Is the join datatype appropriate for this scenario?


(Zeigernz) #1

Hi,
I am trying to model the following use case in elasticsearch and I wonder what you think about my use of the join datatype.

There are many users in my system, let's say they are: UserA, UserB, UserC. They all belong to an organisation called Org1.

Users can create folders and these folders contain lots and lots of documents (in millions) that are indexed in elasticsearch. For reasons I won't go into now, each folder has its own dedicated index. Documents within that folder are indexed in the folders index.

This is what the index names look like:
Org1-Folder1
Org1-Folder2
Org1-Folder3

Now comes the fun part.

Folders can be shared between users. So UserA can share a folder they created with UserB.

Now as UserB, I want a "global search" that allows me to search:

  • through a specific folder (i.e. query over the index Org1-Folder1)
  • through every folder I have access to (i.e. query using the wildcard index name Org1-* somehow that searches through all folders I have access to)

One way to do this could be to index 1 extra document in every index, containing an array of users that "this" folder has access to. This is the "parent". This index also contains ALL documents that belong to the folder as well. Each one of this is a "child".

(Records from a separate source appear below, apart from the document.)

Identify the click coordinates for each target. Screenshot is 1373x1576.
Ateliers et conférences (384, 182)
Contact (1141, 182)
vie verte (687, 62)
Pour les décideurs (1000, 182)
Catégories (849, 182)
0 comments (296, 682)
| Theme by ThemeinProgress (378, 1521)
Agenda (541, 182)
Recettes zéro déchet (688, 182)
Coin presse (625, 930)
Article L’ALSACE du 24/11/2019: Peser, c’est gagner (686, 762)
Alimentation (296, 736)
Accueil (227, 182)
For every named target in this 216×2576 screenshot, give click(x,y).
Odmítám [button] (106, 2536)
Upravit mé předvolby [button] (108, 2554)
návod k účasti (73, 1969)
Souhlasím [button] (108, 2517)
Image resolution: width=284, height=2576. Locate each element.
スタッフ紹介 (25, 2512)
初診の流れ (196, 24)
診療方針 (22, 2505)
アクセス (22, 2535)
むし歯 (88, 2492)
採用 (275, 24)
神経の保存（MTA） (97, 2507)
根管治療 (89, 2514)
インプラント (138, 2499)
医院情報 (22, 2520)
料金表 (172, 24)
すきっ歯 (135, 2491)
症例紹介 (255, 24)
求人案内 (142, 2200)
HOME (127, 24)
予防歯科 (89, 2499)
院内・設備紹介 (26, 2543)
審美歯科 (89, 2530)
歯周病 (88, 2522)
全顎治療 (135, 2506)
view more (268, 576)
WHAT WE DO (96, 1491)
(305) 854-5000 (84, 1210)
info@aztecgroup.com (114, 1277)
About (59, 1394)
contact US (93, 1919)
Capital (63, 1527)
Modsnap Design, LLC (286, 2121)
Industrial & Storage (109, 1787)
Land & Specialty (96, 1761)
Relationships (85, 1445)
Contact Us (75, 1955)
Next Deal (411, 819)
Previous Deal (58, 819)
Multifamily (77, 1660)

i.e. Index Org1-Folder1 contains:

  • one document that contains a parent field with information like: {"users": ["UserA", "UserB"]}
  • millions of other documents that belong to this parent

The "global search" for a user is then is a query using the wildcard index name: Org1-* for all documents whose parents have the matching user. This would mean users can easily search for everything they have access to. And when "sharing" changes (i.e. a folder is shared with another user), only 1 document in that folders index needs to change (rather than millions of documents).

Do you think this approach will work, with thousands of folders, each containing potentially millions of documents? What are the potential limitations of doing this?

I really want to avoid having to modify millions of documents every time their folders sharing changes.

Thank you.


(system) #2

This topic was automatically closed 28 days after the last reply. New replies are no longer allowed.